_ACTIVITY:_ Each entry below should be written out exactly as it is, with no pictures.

_MATERIAL FOR THE TASK:_
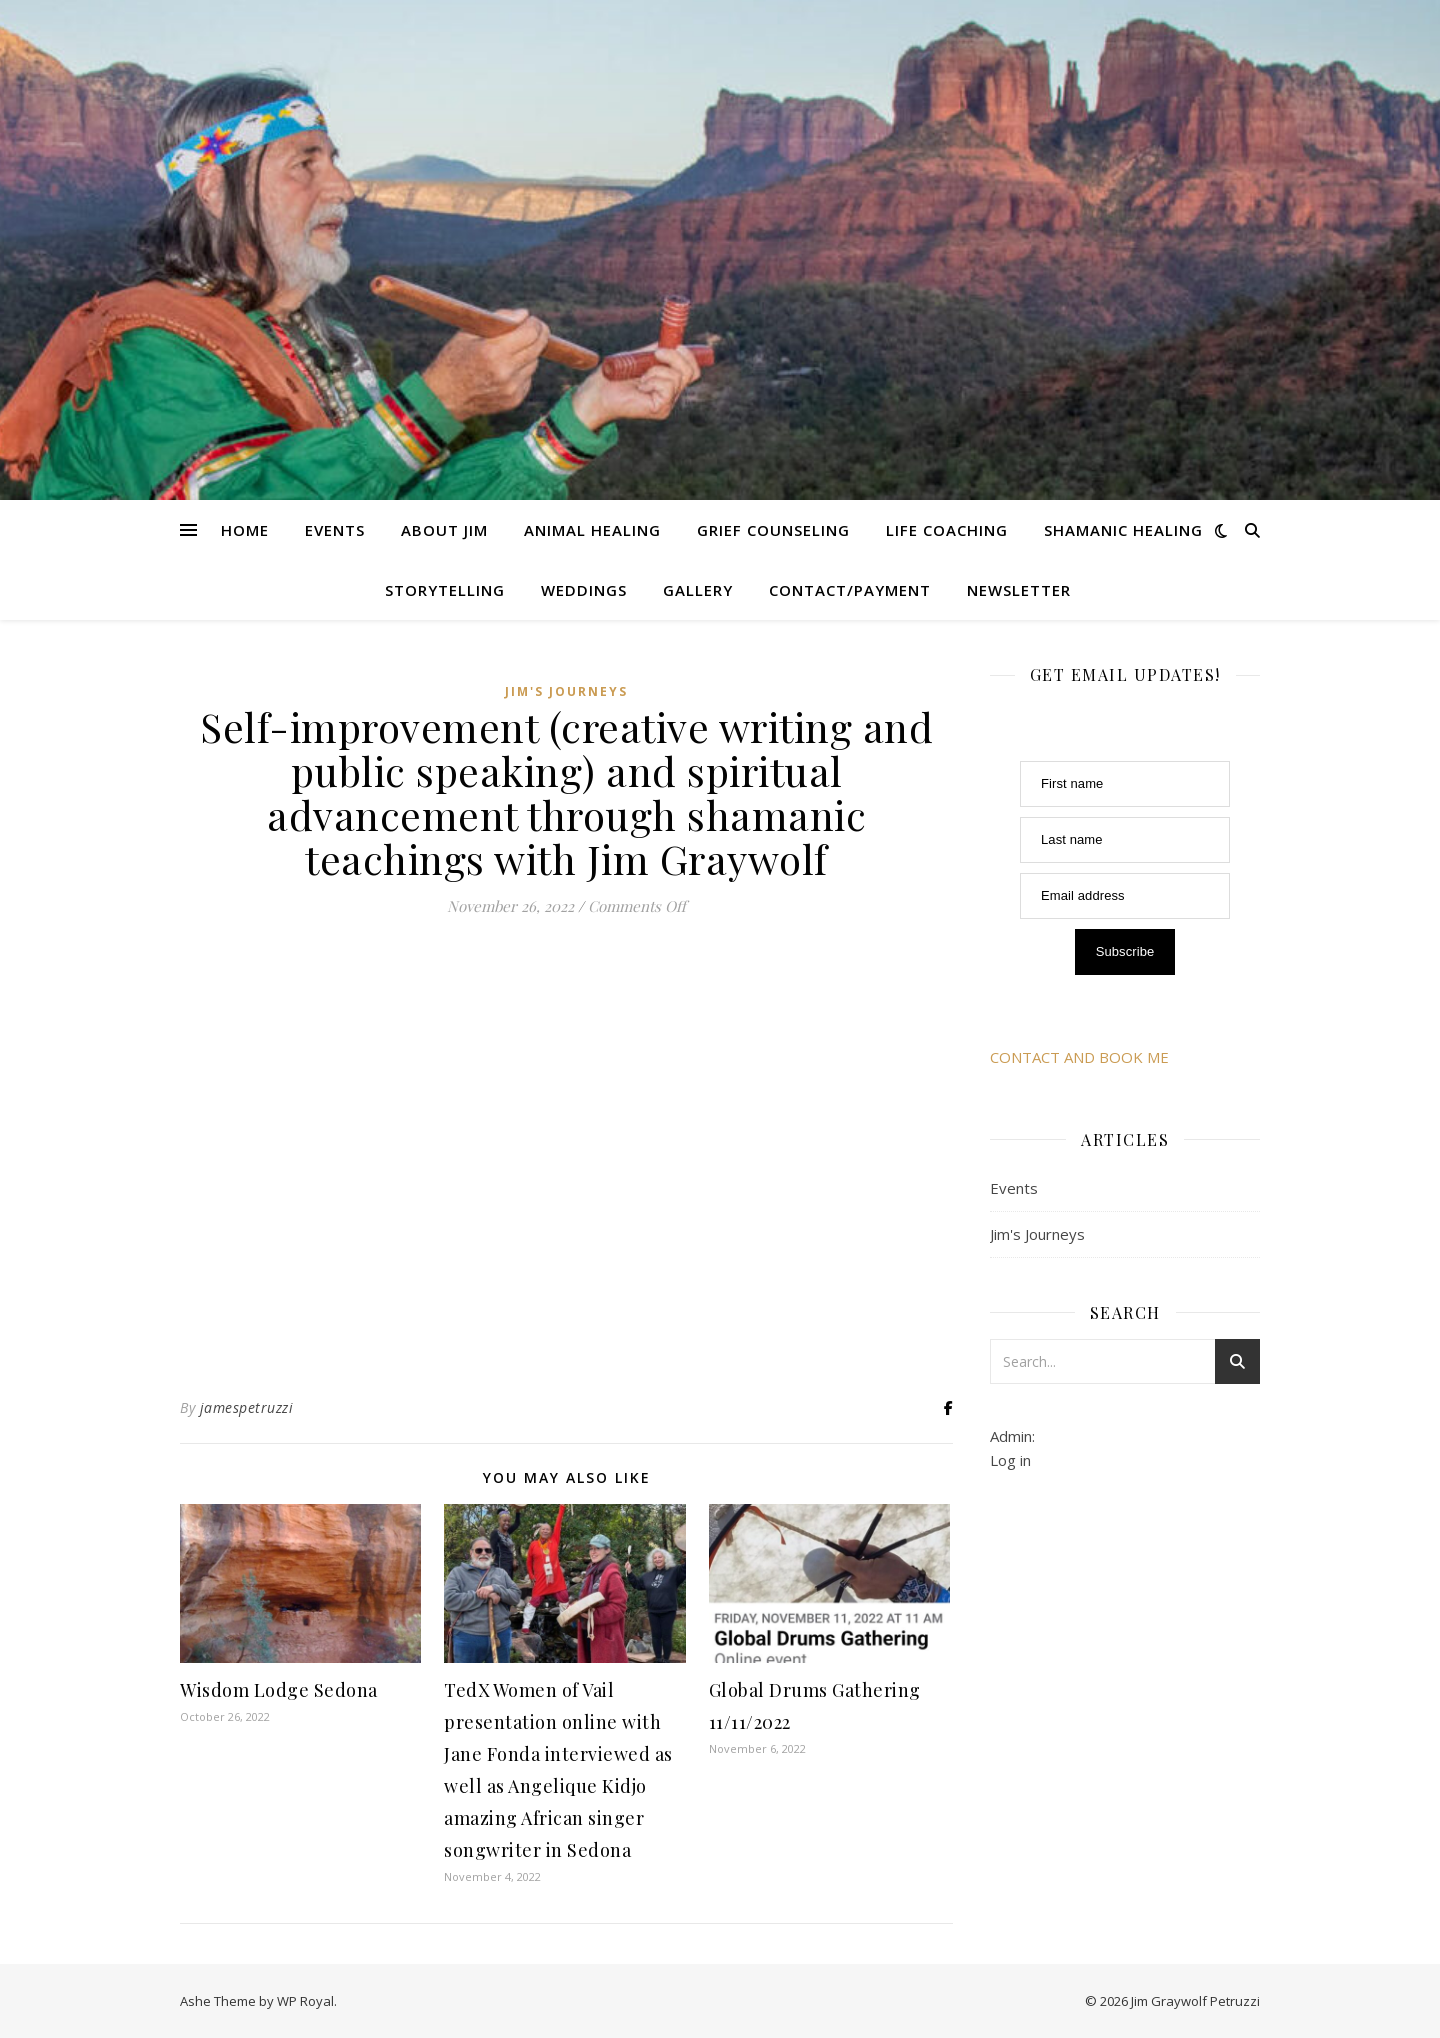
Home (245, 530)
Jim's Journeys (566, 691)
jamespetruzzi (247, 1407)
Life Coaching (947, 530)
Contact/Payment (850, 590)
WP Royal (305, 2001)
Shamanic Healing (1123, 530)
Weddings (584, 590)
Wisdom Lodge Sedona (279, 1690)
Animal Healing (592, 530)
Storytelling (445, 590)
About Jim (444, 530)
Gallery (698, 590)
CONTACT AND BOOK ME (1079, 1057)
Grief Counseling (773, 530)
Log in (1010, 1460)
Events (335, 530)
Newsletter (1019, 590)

_SOLUTION TO THIS EXERCISE:_
Home (245, 530)
Jim's Journeys (566, 691)
jamespetruzzi (247, 1407)
Life Coaching (947, 530)
Contact/Payment (850, 590)
WP Royal (305, 2001)
Shamanic Healing (1123, 530)
Weddings (584, 590)
Wisdom Lodge Sedona (279, 1690)
Animal Healing (592, 530)
Storytelling (445, 590)
About Jim (444, 530)
Gallery (698, 590)
CONTACT AND BOOK ME (1079, 1057)
Grief Counseling (773, 530)
Log in (1010, 1460)
Events (335, 530)
Newsletter (1019, 590)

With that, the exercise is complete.